**Activity:** Give the number of lines in the material below that hold "French", and nothing besides.

**Data excerpts:**
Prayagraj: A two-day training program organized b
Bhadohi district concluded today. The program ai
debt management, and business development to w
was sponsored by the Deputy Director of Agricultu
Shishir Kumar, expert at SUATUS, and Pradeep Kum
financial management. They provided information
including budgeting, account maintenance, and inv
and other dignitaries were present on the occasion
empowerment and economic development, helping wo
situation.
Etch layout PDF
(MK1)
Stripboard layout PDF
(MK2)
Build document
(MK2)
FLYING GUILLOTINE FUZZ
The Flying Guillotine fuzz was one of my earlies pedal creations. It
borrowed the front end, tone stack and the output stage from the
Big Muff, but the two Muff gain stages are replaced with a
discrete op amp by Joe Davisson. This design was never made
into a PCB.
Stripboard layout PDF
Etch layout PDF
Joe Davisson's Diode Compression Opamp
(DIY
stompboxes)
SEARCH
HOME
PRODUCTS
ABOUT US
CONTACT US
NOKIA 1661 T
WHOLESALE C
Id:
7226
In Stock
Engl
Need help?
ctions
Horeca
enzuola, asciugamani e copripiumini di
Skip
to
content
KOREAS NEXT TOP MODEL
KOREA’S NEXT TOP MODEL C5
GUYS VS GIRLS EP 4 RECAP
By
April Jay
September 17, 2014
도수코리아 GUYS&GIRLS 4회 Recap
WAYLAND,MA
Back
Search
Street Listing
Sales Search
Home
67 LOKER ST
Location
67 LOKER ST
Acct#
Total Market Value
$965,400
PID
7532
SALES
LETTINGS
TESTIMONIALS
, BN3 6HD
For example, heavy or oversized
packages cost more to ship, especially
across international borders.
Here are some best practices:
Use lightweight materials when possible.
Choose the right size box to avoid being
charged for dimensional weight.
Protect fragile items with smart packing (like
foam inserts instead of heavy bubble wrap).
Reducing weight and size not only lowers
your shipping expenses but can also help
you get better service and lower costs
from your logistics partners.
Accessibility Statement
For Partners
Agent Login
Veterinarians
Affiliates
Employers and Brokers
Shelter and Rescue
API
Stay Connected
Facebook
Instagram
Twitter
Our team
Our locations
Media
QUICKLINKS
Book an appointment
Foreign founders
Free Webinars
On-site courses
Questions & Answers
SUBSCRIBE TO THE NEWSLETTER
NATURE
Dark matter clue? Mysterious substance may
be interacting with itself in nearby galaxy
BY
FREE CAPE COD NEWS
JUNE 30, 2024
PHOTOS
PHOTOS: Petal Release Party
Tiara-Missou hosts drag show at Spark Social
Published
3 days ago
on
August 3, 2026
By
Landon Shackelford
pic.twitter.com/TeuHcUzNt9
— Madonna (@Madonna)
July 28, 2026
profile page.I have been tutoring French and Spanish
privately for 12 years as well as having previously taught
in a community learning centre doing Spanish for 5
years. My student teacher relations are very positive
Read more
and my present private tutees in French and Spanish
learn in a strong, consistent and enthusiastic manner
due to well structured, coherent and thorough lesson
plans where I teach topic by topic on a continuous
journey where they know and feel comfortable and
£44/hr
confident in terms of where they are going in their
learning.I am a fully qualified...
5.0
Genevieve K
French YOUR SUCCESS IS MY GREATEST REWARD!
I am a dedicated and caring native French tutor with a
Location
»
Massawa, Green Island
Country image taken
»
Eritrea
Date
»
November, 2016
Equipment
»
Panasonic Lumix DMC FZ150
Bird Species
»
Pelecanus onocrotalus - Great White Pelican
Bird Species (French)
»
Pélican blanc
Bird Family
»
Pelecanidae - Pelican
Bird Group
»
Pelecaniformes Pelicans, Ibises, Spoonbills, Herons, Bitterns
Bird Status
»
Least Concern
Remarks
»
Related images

**Response to this exercise:** 5